___ DATA FOR THE TASK ___

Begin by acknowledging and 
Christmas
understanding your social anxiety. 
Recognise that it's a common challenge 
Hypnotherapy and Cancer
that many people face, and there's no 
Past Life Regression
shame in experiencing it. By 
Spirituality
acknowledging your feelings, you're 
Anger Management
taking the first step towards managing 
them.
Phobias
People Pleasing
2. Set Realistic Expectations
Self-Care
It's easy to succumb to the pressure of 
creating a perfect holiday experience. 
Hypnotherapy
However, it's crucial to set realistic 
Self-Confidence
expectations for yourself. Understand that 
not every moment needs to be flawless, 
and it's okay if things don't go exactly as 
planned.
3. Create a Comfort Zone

___
___ DATA FOR THE TASK ___

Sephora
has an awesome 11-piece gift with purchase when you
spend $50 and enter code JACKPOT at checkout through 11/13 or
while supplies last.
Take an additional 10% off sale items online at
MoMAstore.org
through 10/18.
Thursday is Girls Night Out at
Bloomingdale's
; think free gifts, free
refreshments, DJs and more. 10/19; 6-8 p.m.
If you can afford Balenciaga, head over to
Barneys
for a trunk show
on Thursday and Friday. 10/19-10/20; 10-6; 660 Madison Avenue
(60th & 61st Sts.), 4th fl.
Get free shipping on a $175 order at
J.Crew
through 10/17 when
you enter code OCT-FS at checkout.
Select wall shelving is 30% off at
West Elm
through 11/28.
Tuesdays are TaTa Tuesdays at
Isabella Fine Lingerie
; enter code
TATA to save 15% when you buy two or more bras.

___
___ DATA FOR THE TASK ___

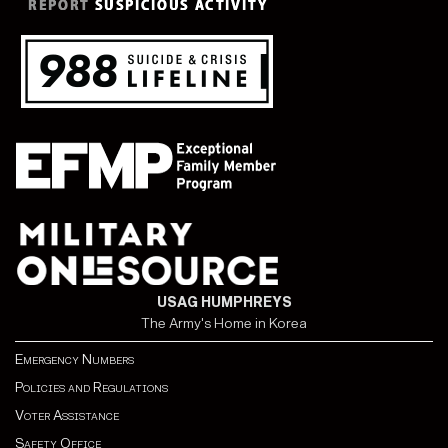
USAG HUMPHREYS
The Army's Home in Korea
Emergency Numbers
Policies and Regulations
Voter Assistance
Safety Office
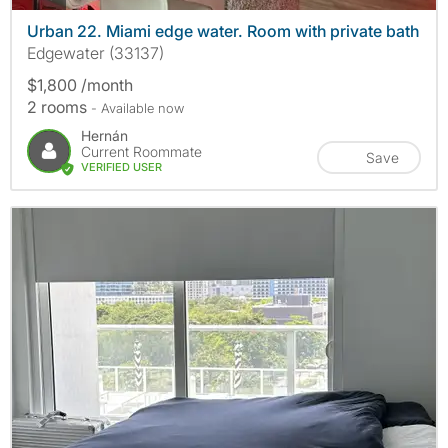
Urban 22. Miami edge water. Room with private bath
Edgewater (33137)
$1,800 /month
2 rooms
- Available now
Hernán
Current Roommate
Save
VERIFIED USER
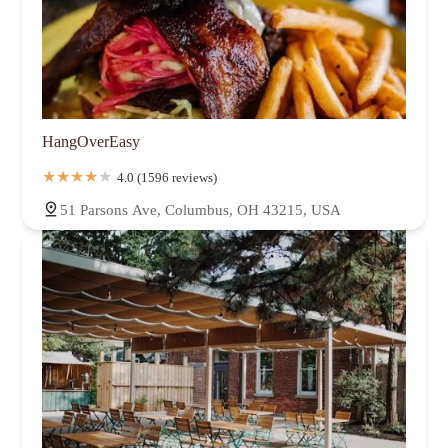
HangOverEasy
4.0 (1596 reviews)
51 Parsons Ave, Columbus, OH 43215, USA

___

__WHAT IS EXPECTED__
Reproduce word for word the material above, beginning with the line that contains "Begin by acknowledging and" and ending with the line that contains "Self-Confidence".

__SOLUTION__
Begin by acknowledging and 
Christmas
understanding your social anxiety. 
Recognise that it's a common challenge 
Hypnotherapy and Cancer
that many people face, and there's no 
Past Life Regression
shame in experiencing it. By 
Spirituality
acknowledging your feelings, you're 
Anger Management
taking the first step towards managing 
them.
Phobias
People Pleasing
2. Set Realistic Expectations
Self-Care
It's easy to succumb to the pressure of 
creating a perfect holiday experience. 
Hypnotherapy
However, it's crucial to set realistic 
Self-Confidence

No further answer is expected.